Despite the buzz over “Tabata” training, many fitness clients—and some fitness pros—aren’t aware that they’re not doing true Tabata, meaning the protocol that was first analyzed and reported on in a 1996 edition of Medicine & Science in Sports & Exercise (Tabata et al. 1996).
“When professor Izumi Tabata performed his breakthrough research, the Tabata protocol was performed on high-level athletes on specialized cycle ergometers at 170% VO2max versus a control group exercising at steady state, 70% VO2max,” notes Bryce Taylor, DPT, a physical therapist at Downtown Physical Therapy in Indianapolis. In the study, the Tabata protocol was executed for 4 minutes at a time.

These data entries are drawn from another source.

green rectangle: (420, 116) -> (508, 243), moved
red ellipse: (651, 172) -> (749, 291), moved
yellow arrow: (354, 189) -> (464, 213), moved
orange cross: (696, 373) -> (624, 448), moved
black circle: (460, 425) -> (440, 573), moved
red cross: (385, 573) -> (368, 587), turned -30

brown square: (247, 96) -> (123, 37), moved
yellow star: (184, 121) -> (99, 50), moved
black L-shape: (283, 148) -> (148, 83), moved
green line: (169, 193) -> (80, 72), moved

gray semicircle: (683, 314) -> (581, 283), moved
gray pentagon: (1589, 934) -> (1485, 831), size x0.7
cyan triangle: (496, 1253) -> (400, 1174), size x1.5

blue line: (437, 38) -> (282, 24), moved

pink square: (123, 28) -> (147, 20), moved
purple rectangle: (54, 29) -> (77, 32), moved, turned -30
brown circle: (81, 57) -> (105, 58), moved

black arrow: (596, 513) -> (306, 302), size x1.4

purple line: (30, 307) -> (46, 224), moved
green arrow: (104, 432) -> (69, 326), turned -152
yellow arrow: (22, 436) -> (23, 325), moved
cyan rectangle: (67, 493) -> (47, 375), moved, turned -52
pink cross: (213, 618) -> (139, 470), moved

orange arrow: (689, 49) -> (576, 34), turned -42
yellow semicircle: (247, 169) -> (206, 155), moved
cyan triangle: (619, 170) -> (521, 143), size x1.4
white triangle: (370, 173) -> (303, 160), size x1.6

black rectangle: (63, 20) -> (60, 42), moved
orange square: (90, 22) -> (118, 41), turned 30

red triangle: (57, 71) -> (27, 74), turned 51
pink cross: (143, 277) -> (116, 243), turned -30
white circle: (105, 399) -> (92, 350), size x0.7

Of course, average fitness clients don’t really need to be doing true Tabata. In fact, it’s probably a good thing they aren’t: “If group instructors pushed their clients to this super-elevated heart rate for 4 minutes, class retention would be very low,” says Taylor.
Regardless of what you call it, the goal is to get people active and enjoying it. However, since Tabata has received a lot of media attention as a time-saving workout with astonishing results, it’s a good idea to instruct clients on what they can and can’t expect.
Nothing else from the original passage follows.